Yopi Taroreh, pemilik lahan seluas 7.000 meter persegi, menyatakan kekecewaannya atas tindakan perusahaan negara tersebut yang langsung memulai pekerjaan konstruksi di atas tanah miliknya. Pada Selasa, 20 Januari 2026, ia mendatangi lokasi dan mendapati fondasi sudah dibangun serta tiang-tiang listrik ditancapkan tanpa adanya pemberitahuan atau izin sebelumnya darinya.
“Fasilitas untuk kepentingan masyarakat memang baik, tapi prosedur harus dijalankan dengan benar. Tanah saya langsung dikerjakan begitu saja, tentu saya tidak bisa menerima,” ungkap Yopi saat ditemui di Manado, Kamis siang.

Menurut Yopi, kepemilikan lahannya didukung dokumen resmi berupa Register Nomor 201 Folio 54 yang tercatat di tingkat desa, lengkap dengan denah dan bukti alas hak lainnya. Ia telah menemui Hukum Tua (Kepala Desa) Pulisan untuk melaporkan kejadian ini. Hukum Tua pun disebut telah menegur para pekerja agar menghentikan aktivitas di lokasi tersebut.
Namun, Yopi mengeluhkan bahwa teguran itu tidak efektif. “Beberapa jam kemudian, pekerja kembali masuk dan melanjutkan pekerjaan di lahan saya,” tambahnya dengan nada kesal.

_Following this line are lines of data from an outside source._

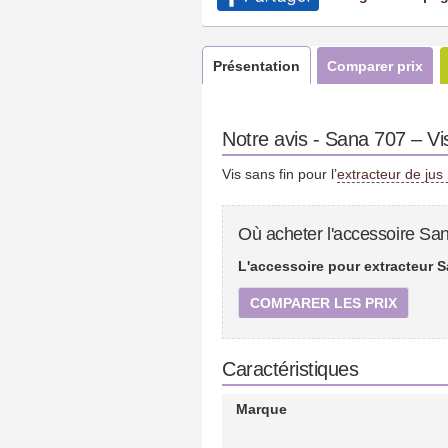
Présentation
Comparer prix
Notre avis - Sana 707 – Vis
Vis sans fin pour l’
extracteur de ju
Où acheter l'accessoire San
L'accessoire pour extracteur S
COMPARER LES PRIX
Caractéristiques
Marque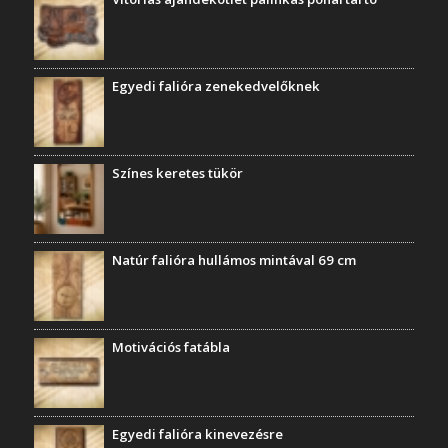
Egyedi falióra zenekedvelőknek
Színes keretes tükör
Natúr falióra hullámos mintával 69 cm
Motivációs fatábla
Egyedi falióra kinevezésre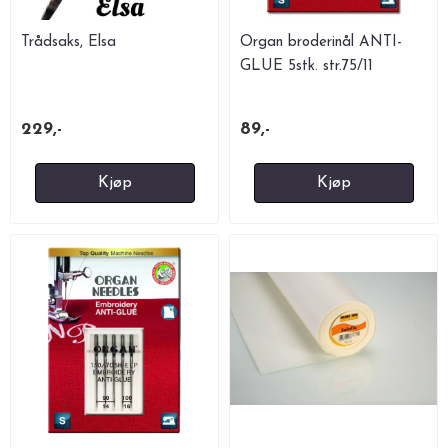
Trådsaks, Elsa
Organ broderinål ANTI-
GLUE 5stk. str.75/11
229,-
89,-
Kjøp
Kjøp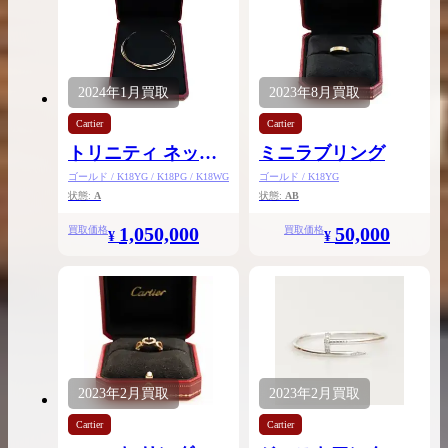
2024年
1月
買取
2023年
8月
買取
Cartier
Cartier
トリニティ ネック
ミニラブリング
レス TRINITY FOR
ゴールド / K18YG / K18PG / K18WG
ゴールド / K18YG
CHITOSE ABE of
状態:
A
状態:
AB
sacai
1,050,000
50,000
買取価格
買取価格
¥
¥
2023年
2月
買取
2023年
2月
買取
Cartier
Cartier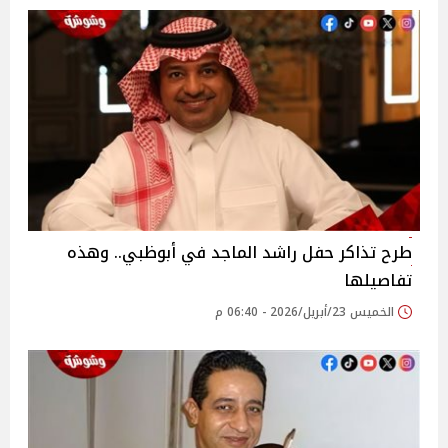
طرح تذاكر حفل راشد الماجد في أبوظبي.. وهذه
تفاصيلها
الخميس 23/أبريل/2026 - 06:40 م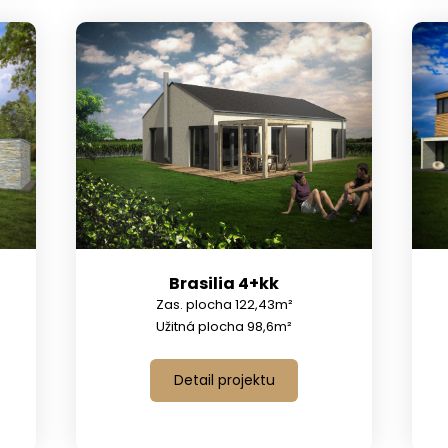
Brasilia 4+kk
Zas. plocha 122,43m²
Užitná plocha 98,6m²
Detail projektu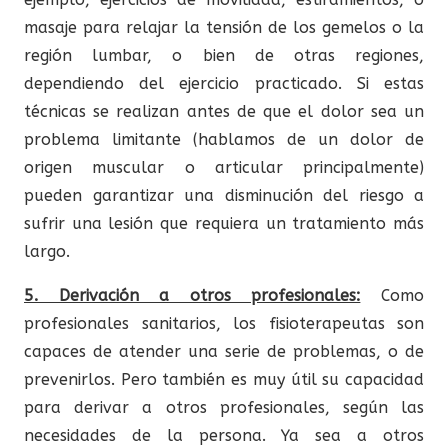
masaje para relajar la tensión de los gemelos o la
región lumbar, o bien de otras regiones,
dependiendo del ejercicio practicado. Si estas
técnicas se realizan antes de que el dolor sea un
problema limitante (hablamos de un dolor de
origen muscular o articular principalmente)
pueden garantizar una disminución del riesgo a
sufrir una lesión que requiera un tratamiento más
largo.
5. Derivación a otros profesionales:
Como
profesionales sanitarios, los fisioterapeutas son
capaces de atender una serie de problemas, o de
prevenirlos. Pero también es muy útil su capacidad
para derivar a otros profesionales, según las
necesidades de la persona. Ya sea a otros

Ia menegaskan bahwa meskipun pembangunan tersebut bertujuan mendukung kebutuhan listrik masyarakat, PLN tetap wajib menghormati hak kepemilikan pribadi. Yopi meminta agar perusahaan segera menghentikan kegiatan jika tidak berniat melakukan kompensasi atau penggantian kerugian yang layak.
“Apapun alasannya, saya sebagai pemilik sah berhak menuntut ganti rugi atas penggunaan lahan tanpa persetujuan,” tegasnya.
Baca juga : Hari Keenam Pencarian Sumyati: Hutan Galuh Timur Menyimpan Misteri yang Belum Terungkap
Hukum Tua Pulisan, Benhar Djarang, membenarkan adanya pembangunan di lahan warga tersebut. Ia menyatakan bahwa berdasarkan data desa, lahan itu memang milik Yopi Taroreh. Pihak desa telah menyampaikan informasi ini kepada Camat Likupang Timur serta memanggil Yopi untuk mendengar langsung keluhannya.
“Saya sudah koordinasi ke atas dan juga ke pemilik lahan. Semoga bisa segera diselesaikan secara baik-baik,” ujar Benhar.
Hingga kini, upaya konfirmasi kepada pihak PT PLN terkait tuduhan tersebut masih berlangsung. Kasus ini menambah daftar keluhan serupa di wilayah Sulawesi Utara terkait pelaksanaan proyek infrastruktur energi yang kerap diwarnai isu prosedur pembebasan lahan, di tengah ambisi pemerintah memperkuat pasokan listrik guna mendukung pengembangan kawasan pariwisata prioritas seperti Likupang.